MATERIALS PROVIDED
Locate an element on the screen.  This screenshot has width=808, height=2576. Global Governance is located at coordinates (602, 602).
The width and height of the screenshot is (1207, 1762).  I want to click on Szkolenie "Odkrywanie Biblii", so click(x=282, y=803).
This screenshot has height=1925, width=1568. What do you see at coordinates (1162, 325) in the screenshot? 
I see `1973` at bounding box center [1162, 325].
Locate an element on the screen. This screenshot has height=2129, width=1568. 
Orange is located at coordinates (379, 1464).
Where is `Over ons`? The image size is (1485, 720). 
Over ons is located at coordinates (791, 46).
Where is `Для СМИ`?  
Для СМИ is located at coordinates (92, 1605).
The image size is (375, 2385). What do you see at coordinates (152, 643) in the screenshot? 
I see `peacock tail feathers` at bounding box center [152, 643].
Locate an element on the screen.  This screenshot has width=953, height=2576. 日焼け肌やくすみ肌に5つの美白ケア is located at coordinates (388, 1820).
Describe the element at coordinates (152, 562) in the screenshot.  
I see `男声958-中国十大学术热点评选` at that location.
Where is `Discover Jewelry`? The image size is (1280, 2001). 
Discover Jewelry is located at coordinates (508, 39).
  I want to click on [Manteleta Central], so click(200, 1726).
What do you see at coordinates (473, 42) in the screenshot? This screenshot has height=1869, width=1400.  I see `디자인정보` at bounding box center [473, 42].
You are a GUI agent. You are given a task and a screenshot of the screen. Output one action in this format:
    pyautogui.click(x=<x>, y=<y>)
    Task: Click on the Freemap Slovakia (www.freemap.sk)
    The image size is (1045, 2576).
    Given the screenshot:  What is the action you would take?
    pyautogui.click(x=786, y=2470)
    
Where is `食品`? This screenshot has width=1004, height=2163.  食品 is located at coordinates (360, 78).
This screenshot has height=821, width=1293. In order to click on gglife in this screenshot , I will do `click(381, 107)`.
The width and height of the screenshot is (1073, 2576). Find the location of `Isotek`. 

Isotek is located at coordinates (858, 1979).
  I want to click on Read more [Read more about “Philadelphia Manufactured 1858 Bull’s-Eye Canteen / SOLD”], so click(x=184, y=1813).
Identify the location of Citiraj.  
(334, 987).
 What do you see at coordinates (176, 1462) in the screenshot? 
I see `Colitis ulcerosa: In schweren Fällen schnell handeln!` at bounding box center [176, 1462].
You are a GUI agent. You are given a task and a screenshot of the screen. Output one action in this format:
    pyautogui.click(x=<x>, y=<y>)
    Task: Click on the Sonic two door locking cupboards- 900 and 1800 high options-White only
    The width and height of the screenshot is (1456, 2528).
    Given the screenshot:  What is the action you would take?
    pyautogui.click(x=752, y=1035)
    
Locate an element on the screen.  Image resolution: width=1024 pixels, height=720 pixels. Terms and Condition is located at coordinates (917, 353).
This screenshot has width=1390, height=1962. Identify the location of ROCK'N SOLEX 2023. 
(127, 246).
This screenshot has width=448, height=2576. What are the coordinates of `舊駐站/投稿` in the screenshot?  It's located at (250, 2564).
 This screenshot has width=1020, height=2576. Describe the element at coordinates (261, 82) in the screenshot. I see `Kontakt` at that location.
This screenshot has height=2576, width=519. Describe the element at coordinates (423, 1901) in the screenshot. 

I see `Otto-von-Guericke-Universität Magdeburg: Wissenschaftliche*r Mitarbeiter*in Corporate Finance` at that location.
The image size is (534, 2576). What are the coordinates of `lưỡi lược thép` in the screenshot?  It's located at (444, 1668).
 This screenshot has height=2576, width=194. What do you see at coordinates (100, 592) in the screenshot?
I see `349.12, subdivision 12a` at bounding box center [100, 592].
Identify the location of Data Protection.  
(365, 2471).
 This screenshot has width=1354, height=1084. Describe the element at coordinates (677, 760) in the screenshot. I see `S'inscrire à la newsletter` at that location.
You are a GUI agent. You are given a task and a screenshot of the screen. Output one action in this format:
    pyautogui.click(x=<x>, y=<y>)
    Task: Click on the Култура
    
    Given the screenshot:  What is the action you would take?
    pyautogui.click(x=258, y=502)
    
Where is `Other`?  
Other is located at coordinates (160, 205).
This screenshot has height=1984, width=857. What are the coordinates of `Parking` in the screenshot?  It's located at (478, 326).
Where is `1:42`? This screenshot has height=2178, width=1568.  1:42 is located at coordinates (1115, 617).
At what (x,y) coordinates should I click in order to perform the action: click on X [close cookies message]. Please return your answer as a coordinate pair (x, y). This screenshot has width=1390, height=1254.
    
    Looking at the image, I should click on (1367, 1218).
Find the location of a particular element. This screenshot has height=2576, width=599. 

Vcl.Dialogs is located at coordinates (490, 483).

ACTIVITY
Each record above should be restated word for word.

ANSWER BOX
Locate an element on the screen.  This screenshot has width=808, height=2576. Global Governance is located at coordinates (602, 602).
The width and height of the screenshot is (1207, 1762).  I want to click on Szkolenie "Odkrywanie Biblii", so click(x=282, y=803).
This screenshot has height=1925, width=1568. What do you see at coordinates (1162, 325) in the screenshot? 
I see `1973` at bounding box center [1162, 325].
Locate an element on the screen. This screenshot has height=2129, width=1568. 
Orange is located at coordinates (379, 1464).
Where is `Over ons`? The image size is (1485, 720). 
Over ons is located at coordinates (791, 46).
Where is `Для СМИ`?  
Для СМИ is located at coordinates (92, 1605).
The image size is (375, 2385). What do you see at coordinates (152, 643) in the screenshot? 
I see `peacock tail feathers` at bounding box center [152, 643].
Locate an element on the screen.  This screenshot has width=953, height=2576. 日焼け肌やくすみ肌に5つの美白ケア is located at coordinates (388, 1820).
Describe the element at coordinates (152, 562) in the screenshot.  
I see `男声958-中国十大学术热点评选` at that location.
Where is `Discover Jewelry`? The image size is (1280, 2001). 
Discover Jewelry is located at coordinates (508, 39).
  I want to click on [Manteleta Central], so click(200, 1726).
What do you see at coordinates (473, 42) in the screenshot? This screenshot has height=1869, width=1400.  I see `디자인정보` at bounding box center [473, 42].
You are a GUI agent. You are given a task and a screenshot of the screen. Output one action in this format:
    pyautogui.click(x=<x>, y=<y>)
    Task: Click on the Freemap Slovakia (www.freemap.sk)
    The image size is (1045, 2576).
    Given the screenshot:  What is the action you would take?
    pyautogui.click(x=786, y=2470)
    
Where is `食品`? This screenshot has width=1004, height=2163.  食品 is located at coordinates (360, 78).
This screenshot has height=821, width=1293. In order to click on gglife in this screenshot , I will do `click(381, 107)`.
The width and height of the screenshot is (1073, 2576). Find the location of `Isotek`. 

Isotek is located at coordinates (858, 1979).
  I want to click on Read more [Read more about “Philadelphia Manufactured 1858 Bull’s-Eye Canteen / SOLD”], so click(x=184, y=1813).
Identify the location of Citiraj.  
(334, 987).
 What do you see at coordinates (176, 1462) in the screenshot? 
I see `Colitis ulcerosa: In schweren Fällen schnell handeln!` at bounding box center [176, 1462].
You are a GUI agent. You are given a task and a screenshot of the screen. Output one action in this format:
    pyautogui.click(x=<x>, y=<y>)
    Task: Click on the Sonic two door locking cupboards- 900 and 1800 high options-White only
    The width and height of the screenshot is (1456, 2528).
    Given the screenshot:  What is the action you would take?
    pyautogui.click(x=752, y=1035)
    
Locate an element on the screen.  Image resolution: width=1024 pixels, height=720 pixels. Terms and Condition is located at coordinates (917, 353).
This screenshot has width=1390, height=1962. Identify the location of ROCK'N SOLEX 2023. 
(127, 246).
This screenshot has width=448, height=2576. What are the coordinates of `舊駐站/投稿` in the screenshot?  It's located at (250, 2564).
 This screenshot has width=1020, height=2576. Describe the element at coordinates (261, 82) in the screenshot. I see `Kontakt` at that location.
This screenshot has height=2576, width=519. Describe the element at coordinates (423, 1901) in the screenshot. 

I see `Otto-von-Guericke-Universität Magdeburg: Wissenschaftliche*r Mitarbeiter*in Corporate Finance` at that location.
The image size is (534, 2576). What are the coordinates of `lưỡi lược thép` in the screenshot?  It's located at (444, 1668).
 This screenshot has height=2576, width=194. What do you see at coordinates (100, 592) in the screenshot?
I see `349.12, subdivision 12a` at bounding box center [100, 592].
Identify the location of Data Protection.  
(365, 2471).
 This screenshot has width=1354, height=1084. Describe the element at coordinates (677, 760) in the screenshot. I see `S'inscrire à la newsletter` at that location.
You are a GUI agent. You are given a task and a screenshot of the screen. Output one action in this format:
    pyautogui.click(x=<x>, y=<y>)
    Task: Click on the Култура
    
    Given the screenshot:  What is the action you would take?
    pyautogui.click(x=258, y=502)
    
Where is `Other`?  
Other is located at coordinates (160, 205).
This screenshot has height=1984, width=857. What are the coordinates of `Parking` in the screenshot?  It's located at (478, 326).
Where is `1:42`? This screenshot has height=2178, width=1568.  1:42 is located at coordinates (1115, 617).
At what (x,y) coordinates should I click in order to perform the action: click on X [close cookies message]. Please return your answer as a coordinate pair (x, y). This screenshot has width=1390, height=1254.
    
    Looking at the image, I should click on (1367, 1218).
Find the location of a particular element. This screenshot has height=2576, width=599. 

Vcl.Dialogs is located at coordinates (490, 483).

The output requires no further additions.